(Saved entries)

###

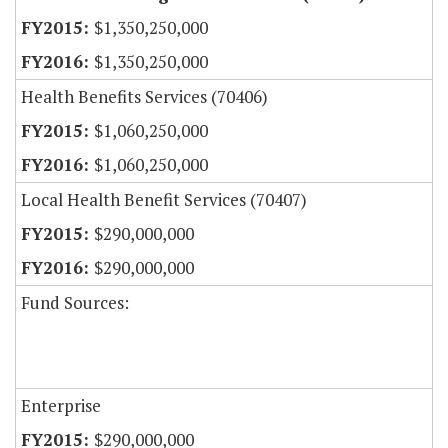
$1,350,250,000
$1,350,250,000
Health Benefits Services (70406)
$1,060,250,000
$1,060,250,000
Local Health Benefit Services (70407)
$290,000,000
$290,000,000
Fund Sources:
Enterprise
$290,000,000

###

Repeat the data word for word; drop the pictures.

$1,350,250,000
$1,350,250,000
Health Benefits Services (70406)
$1,060,250,000
$1,060,250,000
Local Health Benefit Services (70407)
$290,000,000
$290,000,000
Fund Sources:
Enterprise
$290,000,000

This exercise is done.